Page 1 of 2
Performance of PHP4 objects vs procedural and C++.
Posted: Fri Oct 07, 2005 6:29 am
by Heavy
I wrote a very cool parser in PHP4 that can take "any" kind of textual syntax definition and test a document for an exact match. Then I translate the results into php code and do whatever I like with it. I find its use in not just template engine stuff with fancy expression support, but also to produce complete scripting languages, useful when designing a complex CMS for example (which is exactly how I use it).
However, the bastard is awfully SLOW. It can take up to 10 seconds to process just one request, if the document is longer than a few 50 lines.
I realize that my code might be full of bloat, although it is actually clean enough to be hard to optimize further without drastical changes to the code design.
So I am wondering if objects in PHP are really slow, and I will benefit from rewriting it into a big procedural hack with a large associative array as the data container in place of the objects I use today - or if it is a dead end project and I should consider porting this to C++ and make it an extension to PHP and install it as a special library on the server?
It isn't very much data I am handling, and I am having a hard time spotting any particular bottle neck in the code.

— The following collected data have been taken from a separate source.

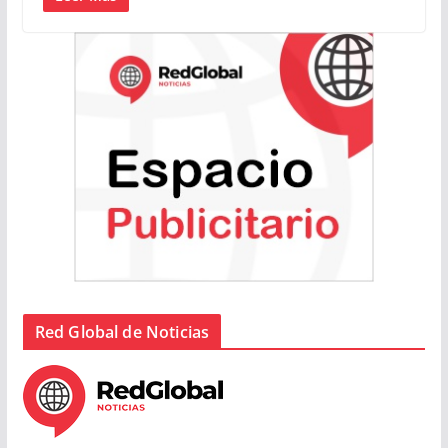
Red Global de Noticias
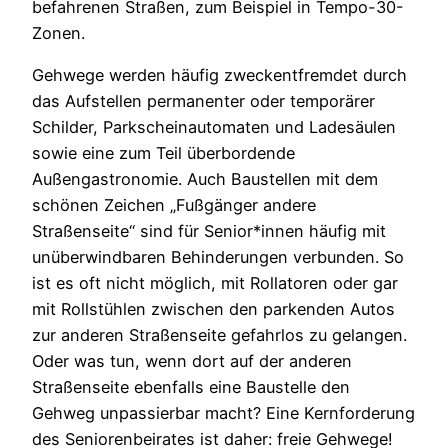
befahrenen Straßen, zum Beispiel in Tempo-30-
Zonen.
Gehwege werden häufig zweckentfremdet durch
das Aufstellen permanenter oder temporärer
Schilder, Parkscheinautomaten und Ladesäulen
sowie eine zum Teil überbordende
Außengastronomie. Auch Baustellen mit dem
schönen Zeichen „Fußgänger andere
Straßenseite“ sind für Senior*innen häufig mit
unüberwindbaren Behinderungen verbunden. So
ist es oft nicht möglich, mit Rollatoren oder gar
mit Rollstühlen zwischen den parkenden Autos
zur anderen Straßenseite gefahrlos zu gelangen.
Oder was tun, wenn dort auf der anderen
Straßenseite ebenfalls eine Baustelle den
Gehweg unpassierbar macht? Eine Kernforderung
des Seniorenbeirates ist daher: freie Gehwege!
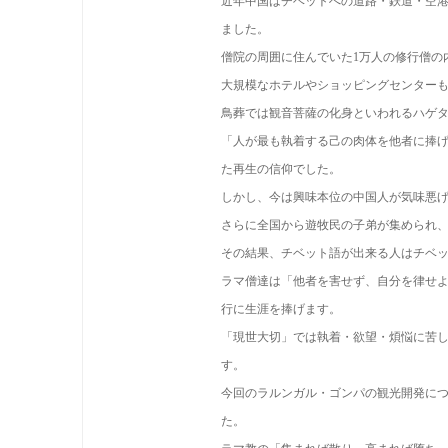
近年中国はチベットへの道路・鉄道・空
ました。
僧院の周囲に住んでいた1万人の修行僧の
大規模なホテルやショッピングセンター
鳥葬では観音菩薩の化身といわれるハゲ
「人が最も執着する己の肉体を他者に捧
た再生の信仰でした。
しかし、今は興味本位の中国人が気味悪
さらに全国から遊牧民の子弟が集められ
その結果、チベット語が出来る人はチベッ
ラマ僧達は「他者を害せず、自分を律せ
行に生涯を捧げます。
「現世大切」では執着・欲望・煩悩に苦
す。
今回のラルンガル・ゴンパの観光開発に
た。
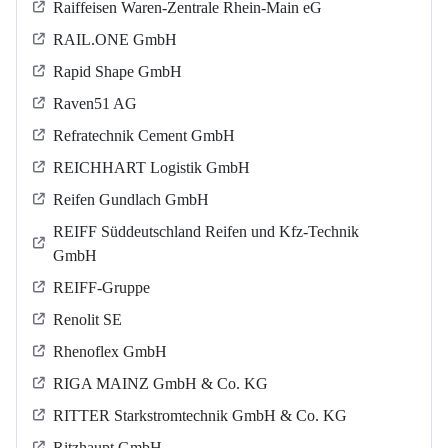
Raiffeisen Waren-Zentrale Rhein-Main eG
RAIL.ONE GmbH
Rapid Shape GmbH
Raven51 AG
Refratechnik Cement GmbH
REICHHART Logistik GmbH
Reifen Gundlach GmbH
REIFF Süddeutschland Reifen und Kfz-Technik
GmbH
REIFF-Gruppe
Renolit SE
Rhenoflex GmbH
RIGA MAINZ GmbH & Co. KG
RITTER Starkstromtechnik GmbH & Co. KG
Ritzhaupt GmbH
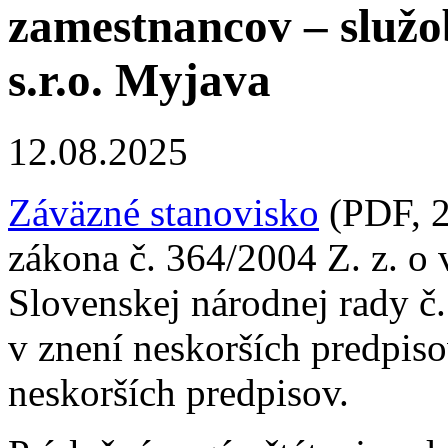
zamestnancov – služo
s.r.o. Myjava
12.08.2025
Záväzné stanovisko
(PDF, 2
zákona č. 364/2004 Z. z. o
Slovenskej národnej rady č
v znení neskorších predpis
neskorších predpisov.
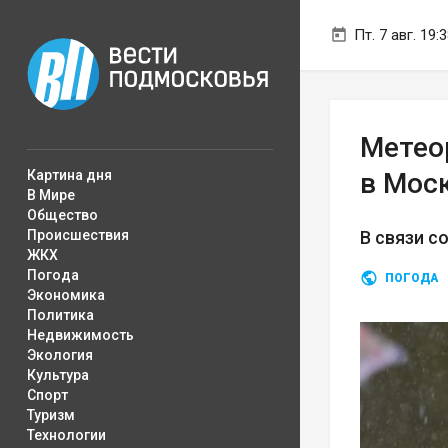
Пт. 7 авг. 19:
Метео
Картина дня
в Мос
В Мире
Общество
Происшествия
В связи 
ЖКХ
Погода
ПОГОДА
Экономика
Политика
Недвижимость
Экология
Культура
Спорт
Туризм
Технологии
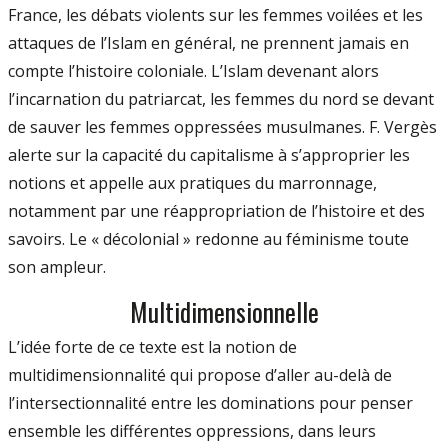
France, les débats violents sur les femmes voilées et les
attaques de l’Islam en général, ne prennent jamais en
compte l’histoire coloniale. L’Islam devenant alors
l’incarnation du patriarcat, les femmes du nord se devant
de sauver les femmes oppressées musulmanes. F. Vergès
alerte sur la capacité du capitalisme à s’approprier les
notions et appelle aux pratiques du marronnage,
notamment par une réappropriation de l’histoire et des
savoirs. Le « décolonial » redonne au féminisme toute
son ampleur.
Multidimensionnelle
L’idée forte de ce texte est la notion de
multidimensionnalité qui propose d’aller au-delà de
l’intersectionnalité entre les dominations pour penser
ensemble les différentes oppressions, dans leurs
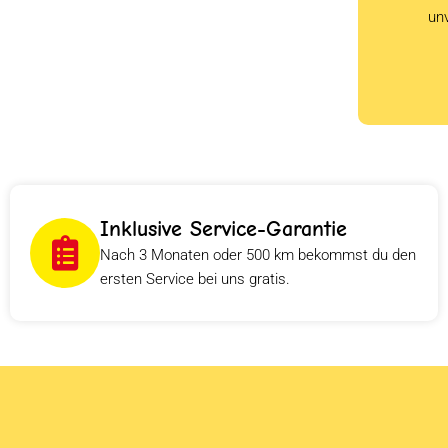
un
Inklusive Service-Garantie
Nach 3 Monaten oder 500 km bekommst du den
ersten Service bei uns gratis.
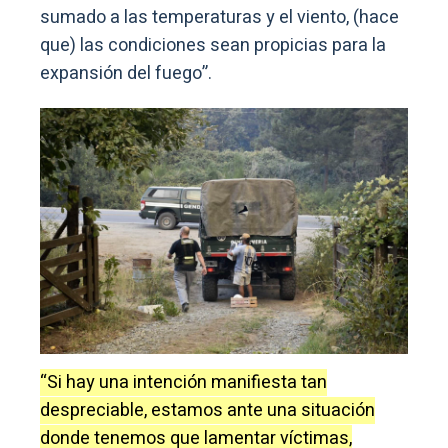
sumado a las temperaturas y el viento, (hace
que) las condiciones sean propicias para la
expansión del fuego”.
“Si hay una intención manifiesta tan
despreciable, estamos ante una situación
donde tenemos que lamentar víctimas,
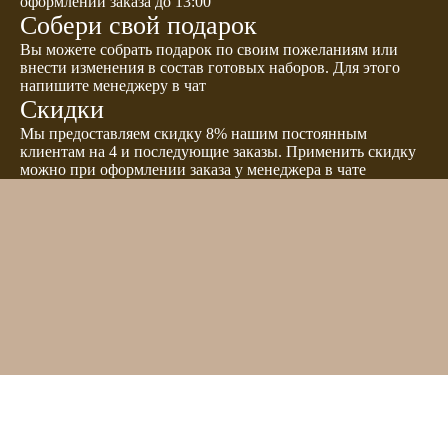
оформлении заказа до 13:00
Собери свой подарок
Вы можете собрать подарок по своим пожеланиям или
внести изменения в состав готовых наборов. Для этого
напишите менеджеру в чат
Скидки
Мы предоставляем скидку 8% нашим постоянным
клиентам на 4 и последующие заказы. Применить скидку
можно при оформлении заказа у менеджера в чате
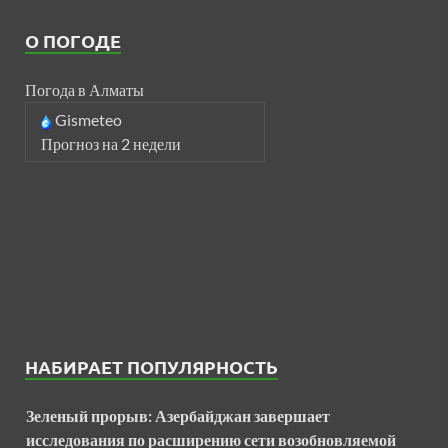
О ПОГОДЕ
Погода в Алматы
Gismeteo
Прогноз на 2 недели
НАБИРАЕТ ПОПУЛЯРНОСТЬ
Зеленый прорыв: Азербайджан завершает
исследования по расширению сети возобновляемой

I have run it through some profiling as well, but it is a recursive code design which makes it quite difficult to understand what the results mean.
What do you say? are PHP4 objects significantly slower than their procedural counterparts, or do I need to abandon PHP to speed things up?
Posted: Fri Oct 07, 2005 7:57 am
by Heavy
I guess I could stage a test case with a similar process, A being OOP and B being procedural, and try to measure the differences. Anyone else already done this?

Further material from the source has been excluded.